The ancient Jews descended from one of Noah’s son called Shem and followed a systematic approach to the social structure or distinction. The ancient Jews followed a social hierarchical structure in which the society was divided into different classes and each class enjoyed the special benefits conferred to them. To know more about the ancient Jewish society, the Ancient Jewish hierarchical structure is described below:
Men of Rank and Influence
The men of rank and influence occupy the top tier of the pyramid. This was the most powerful and influential class and commanded a lot of supremacy from the other class and comprised of the following:
- Kings: Most certainly, the kings held the topmost position among the men of rank and influence.
- Officials of the kings: The King’s officials also enjoyed the rights bestowed on the Royal class.
- Military and Civil Officers: They enjoyed all the privileges and benefits for being the men of rank and influence.

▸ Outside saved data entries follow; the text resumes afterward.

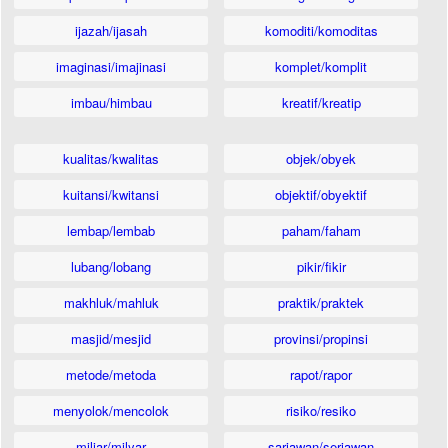
ijazah/ijasah
komoditi/komoditas
imaginasi/imajinasi
komplet/komplit
imbau/himbau
kreatif/kreatip
kualitas/kwalitas
objek/obyek
kuitansi/kwitansi
objektif/obyektif
lembap/lembab
paham/faham
lubang/lobang
pikir/fikir
makhluk/mahluk
praktik/praktek
masjid/mesjid
provinsi/propinsi
metode/metoda
rapot/rapor
menyolok/mencolok
risiko/resiko
miliar/milyar
sariawan/seriawan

- Rabbis or state leaders: The word Rabbis has a Hebrew origin and it means master. The Rabbis were regarded as the religious and traditional leaders of the Jewish society and the ultimate arbitrators of community decision.
- Heads of rich families: The heads of rich families in Jewish society were also considered to be the men of honour, class and influence.

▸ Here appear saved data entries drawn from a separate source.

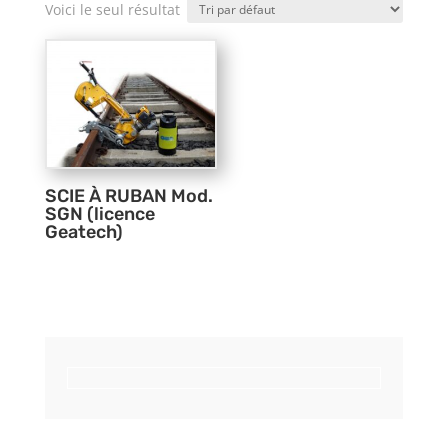
Voici le seul résultat
SCIE À RUBAN Mod.
SGN (licence
Geatech)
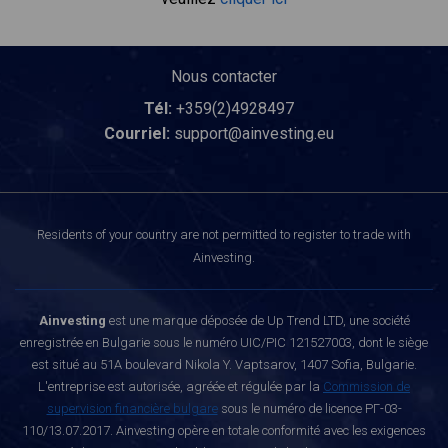
Nous contacter
Tél:
+359(2)4928497
Courriel:
support@ainvesting.eu
Residents of your country are not permitted to register to trade with
Ainvesting.
Ainvesting
est une marque déposée de Up Trend LTD, une société
enregistrée en Bulgarie sous le numéro UIC/PIC 121527003, dont le siège
est situé au 51A boulevard Nikola Y. Vaptsarov, 1407 Sofia, Bulgarie.
L'entreprise est autorisée, agréée et régulée par la
Commission de
supervision financière bulgare
sous le numéro de licence РГ-03-
110/13.07.2017. Ainvesting opère en totale conformité avec les exigences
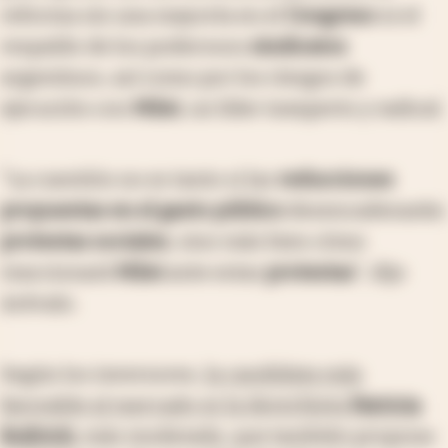
reforma sin una mayoría en el
Congreso
ni el
respaldo de los poderosos
sindicatos
argentinos, así como por los riesgos de
ejecución con
Milei
, un líder inexperto y radical.
"La cuestión no es tanto si las
reducciones
propuestas en el gasto público
desencadenarán
protestas sociales
, sino más bien cómo
reaccionará
Milei
ante estas
protestas
", dijo
Arévalo.
Según los inversores,
la candidata más
favorable al mercado es la derechista
Patricia
Bullrich
, más moderada, que también propone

The next strata of the Jewish society were that of the civilized or common Jews. This class of people had the basic rights of being the citizens of the land or society. Their rights included the basic necessities like food, water, shelter, free land and a level of authority. These individuals worked hard for a living and to save for their off springs, and future needs, and necessities. They were not powerful and influential as the men of influence and rank but still were respected and were responsible for the betterment of the society.
The non-Jew residents were the next class of people in the hierarchical structure of the Jewish society. They were the free men who had settled in the Jewish land from outside and were not born there. As a result they did not enjoy the benefits and privileges granted to the Jewish citizens as they were considered as foreigners and not local citizens. Sometimes, they even had to face the hostile attitude of the local Jews.

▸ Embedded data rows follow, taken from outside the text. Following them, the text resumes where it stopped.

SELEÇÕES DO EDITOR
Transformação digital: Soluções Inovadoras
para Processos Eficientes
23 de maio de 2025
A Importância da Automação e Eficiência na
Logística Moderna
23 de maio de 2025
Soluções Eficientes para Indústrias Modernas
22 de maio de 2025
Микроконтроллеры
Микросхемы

The slaves in the ancient Jewish society occupied the lowest level of the pyramid in the social hierarchical structure. They were ill treated and denied the basic human right of freedom. They were controlled by their masters who were either the common Jewish people or the men of rank and influence. They were bought as bonded labourers and expected to live on their master’s whims and fancies.
Sometimes the slaves were set free by their masters after they completed a period of seven years as slaves. People acquired the slavery status by birth and sometimes as a punishment for committing a crime or if any individual was unable to pay off a debt, he could be made a slave to the person he owed the debt.
Thus the ancient Jewish hierarchy was a well organized structure in the society.